Intended as strategic analysis, the report examines key aspects of the market and its consumers, as well as critical elements that should affect the decision-making process of every brand considering entry into the region.
Led by the UAE, Saudi Arabia, Qatar, Bahrain and Oman, the Middle East is proving fertile ground for many major luxury brands as the region’s consumers, with large incomes, have increasingly sophisticated tastes.
But although many brands are doing well in the region, their success is due to a deep knowledge of market dynamics, the distribution and retail landscape, and the particularities of consumer attitudes and behaviour. In fact, the report highlights that these companies have committed to long-term brand-building rather than chasing quick returns, and, crucially, have been able to tap into the local networks that are essential in a business environment built around relationships, trust and loyalty. Thus, a deep understanding of the region is a prerequisite of success.

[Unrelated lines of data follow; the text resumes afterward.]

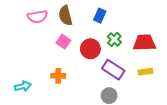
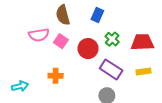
pink semicircle: (37, 17) -> (39, 35), moved

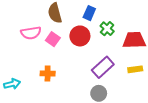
green cross: (112, 39) -> (107, 29), moved
red circle: (88, 49) -> (80, 36), moved
purple rectangle: (111, 69) -> (103, 67), turned -75

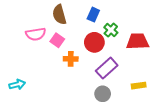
red circle: (80, 36) -> (94, 42), moved
yellow rectangle: (135, 69) -> (139, 86), moved
orange cross: (48, 74) -> (71, 59), moved

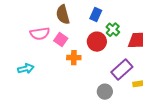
purple rectangle: (107, 68) -> (122, 70), moved
cyan arrow: (17, 85) -> (26, 69), moved

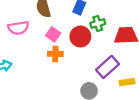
green cross: (113, 30) -> (98, 23), turned 32
pink square: (61, 40) -> (53, 34), moved

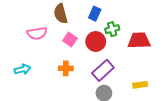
orange cross: (55, 54) -> (66, 68), moved
purple rectangle: (108, 67) -> (103, 70), moved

“This past decade has brought with it a dynamic and increasingly sophisticated retail environment – most recently with a shift of focus from Dubai to other hubs – and increasingly savvy consumers, willing and able to spend significant amounts on luxury,” the research explains. “While much of the world continues to struggle with recession, the economic fundamentals look relatively favourable in the GCC.”

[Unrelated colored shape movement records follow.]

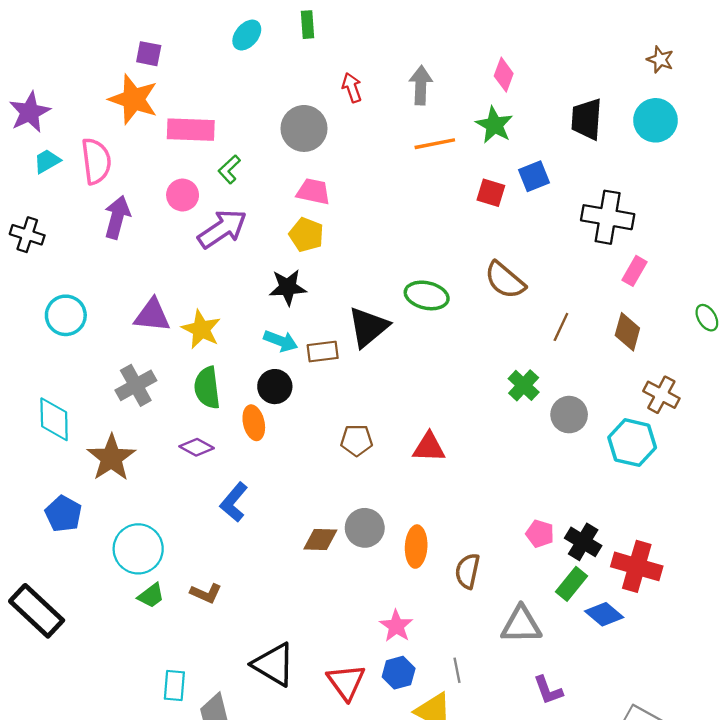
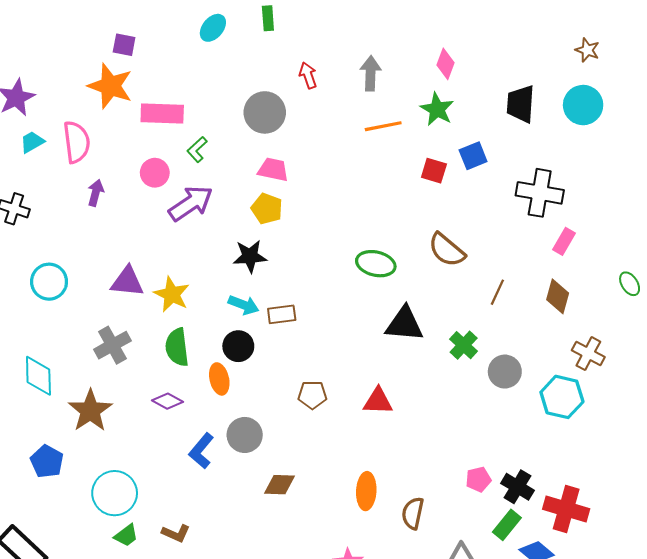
purple arrow: (117, 217) -> (96, 193), size x0.7
black triangle: (368, 327) -> (404, 324), moved, turned 45
gray circle: (365, 528) -> (245, 435), moved
pink pentagon: (540, 534) -> (478, 479), turned -30

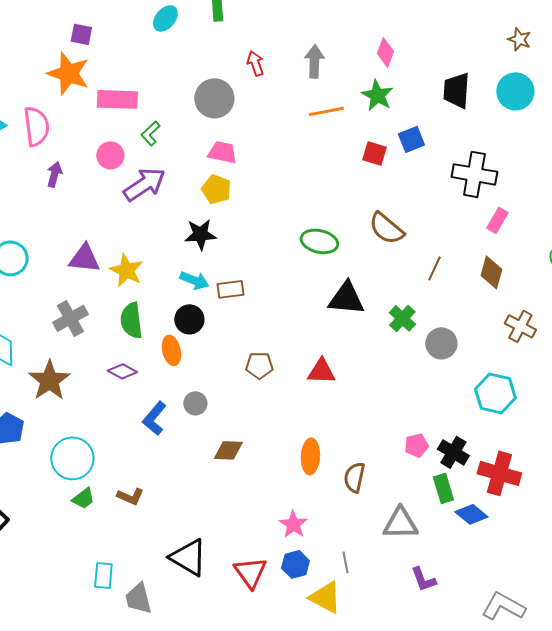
cyan hexagon: (562, 397) -> (495, 393), moved
gray circle: (245, 435) -> (195, 403), size x0.7
green rectangle: (507, 525) -> (443, 488), turned -56

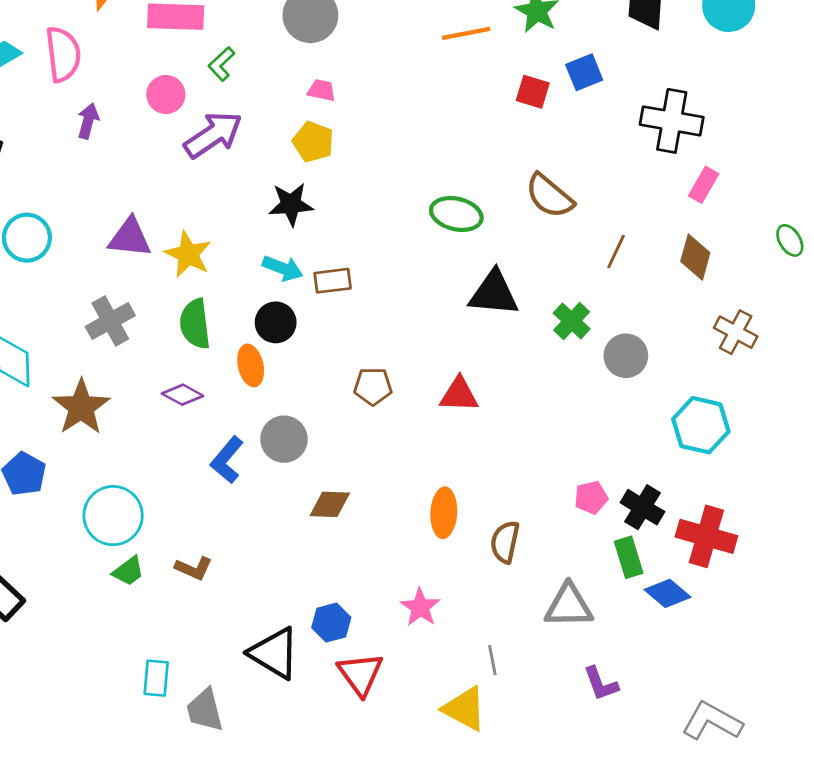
pink trapezoid: (222, 152) -> (322, 90), size x0.7
gray circle: (195, 403) -> (284, 439), size x1.4
blue hexagon: (295, 564) -> (331, 623), moved

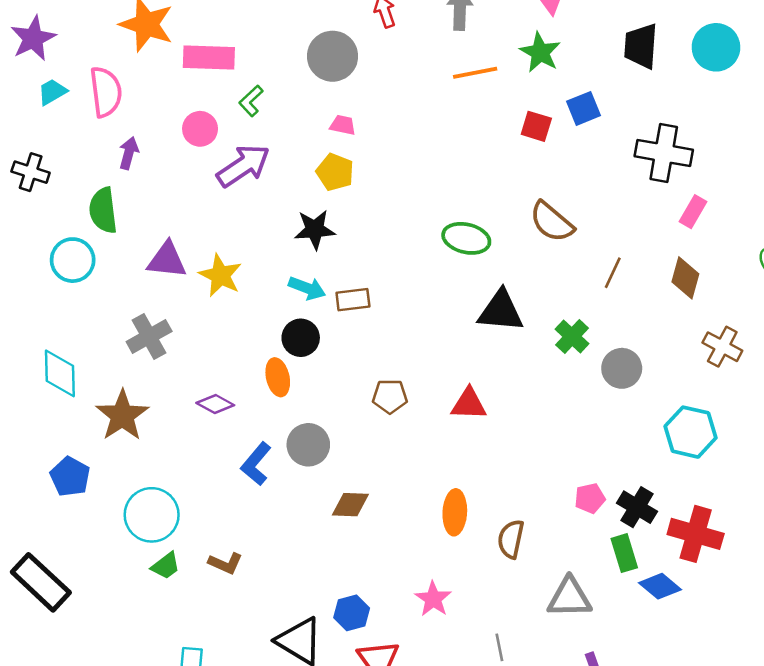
green semicircle: (195, 324) -> (103, 210), moved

More importantly, the Middle East “benefits from a young population, with more than 50 per cent being under the age of 30. In the region’s wealthiest countries, the proportions range from 50 per cent (UAE) to 57 per cent (Saudi Arabia). In the UAE, Emirati teenagers spend $100 per month on clothes and accessories, more than six times the global average for their peer group. This offers tremendous potential for the luxury market, not only in the sheer force of numbers but also in the opportunity for brands to overcome the fickleness of young consumers and build loyalty early.”
Furthermore, it seems that shopping is embedded in the region’s culture, with 90 per cent of nationals saying that they go out shopping ‘regularly’, and 95 per cent whenever they ‘feel like it’. The report goes on to suggest that “unlike elsewhere in the world, where malls tend to be for the mass market, in the GCC they are a natural environment for luxury, too.

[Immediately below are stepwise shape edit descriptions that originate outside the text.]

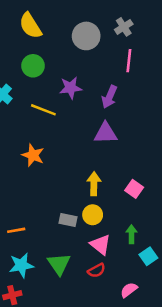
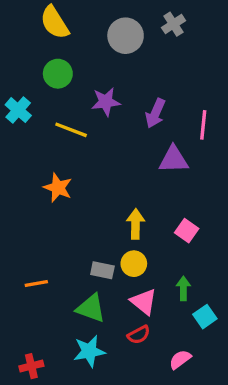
pink line: (129, 61) -> (203, 125), moved
purple triangle: (106, 133) -> (173, 160), moved
green triangle: (59, 264) -> (91, 308), moved, turned -35
cyan star: (21, 265) -> (89, 351), moved

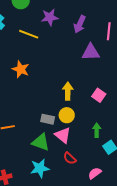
pink triangle: (144, 302) -> (63, 135), moved
red semicircle: (139, 335) -> (70, 158), turned 72

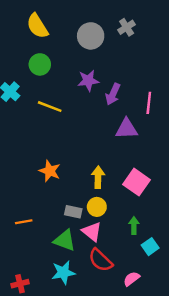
purple star: (50, 17) -> (88, 81), moved
orange star: (21, 69) -> (50, 171), moved
pink square: (99, 95) -> (136, 182), size x1.5
red semicircle: (70, 158) -> (101, 260), size x1.5

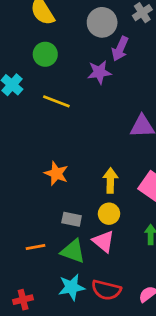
purple arrow: (113, 94) -> (120, 49), moved
gray rectangle: (73, 212) -> (72, 219), moved
orange line: (24, 222) -> (36, 247), moved
red semicircle: (101, 260) -> (106, 290), moved, turned -30

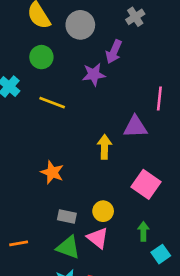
gray circle: (102, 22) -> (80, 25), moved
yellow arrow: (110, 180) -> (104, 147), moved
orange line: (36, 247) -> (19, 243), moved

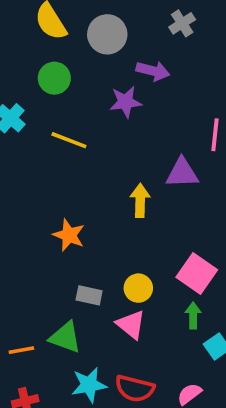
purple arrow: (114, 52) -> (153, 71), turned -100
pink square: (146, 184) -> (197, 273), moved
orange line: (19, 243) -> (21, 350), moved
green triangle: (68, 247) -> (65, 337), moved

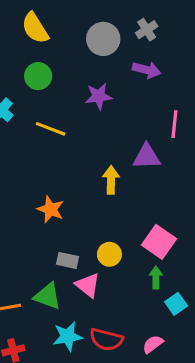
gray circle: (107, 34) -> (103, 39), moved
purple arrow: (153, 71) -> (147, 70), moved
pink triangle: (131, 325) -> (88, 285), moved

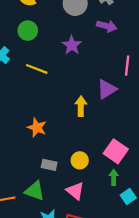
purple star: (99, 96) -> (72, 45), turned -30
purple triangle: (147, 157) -> (107, 89), turned -30
pink triangle: (88, 285) -> (75, 191), moved

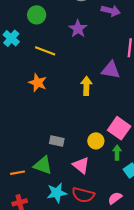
purple triangle: (107, 89) -> (111, 70), turned 42
orange star: (37, 128) -> (38, 83), moved
yellow circle: (80, 160) -> (96, 141), moved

And their purpose goes far deeper than the act of shopping: they are a pillar of social life, serving as ‘social clubs’, especially for the young – being one of the few socially acceptable places for even limited mingling between men and women. GCC nationals are also high spenders, both at home and abroad. Locally, they spend an average of $1,300 monthly on clothing and accessories of which $700 is on ready-to-wear and $300 on shoes, compared with $120 and $15 respectively for UK shoppers in the UK.”
High-end fashion and accessories represent 35–40 per cent of the GCC market (versus 50 per cent globally), beauty 25 per cent (in line with global norms, albeit with a much heavier weighting towards fragrances) and hard luxury representing 30–35 per cent (versus 20 per cent globally).
Clearly, the outlook for luxury is positive, with Bain & Company’s research predicting growth of seven to nine per cent in the Middle East luxury market in 2011 to 2014.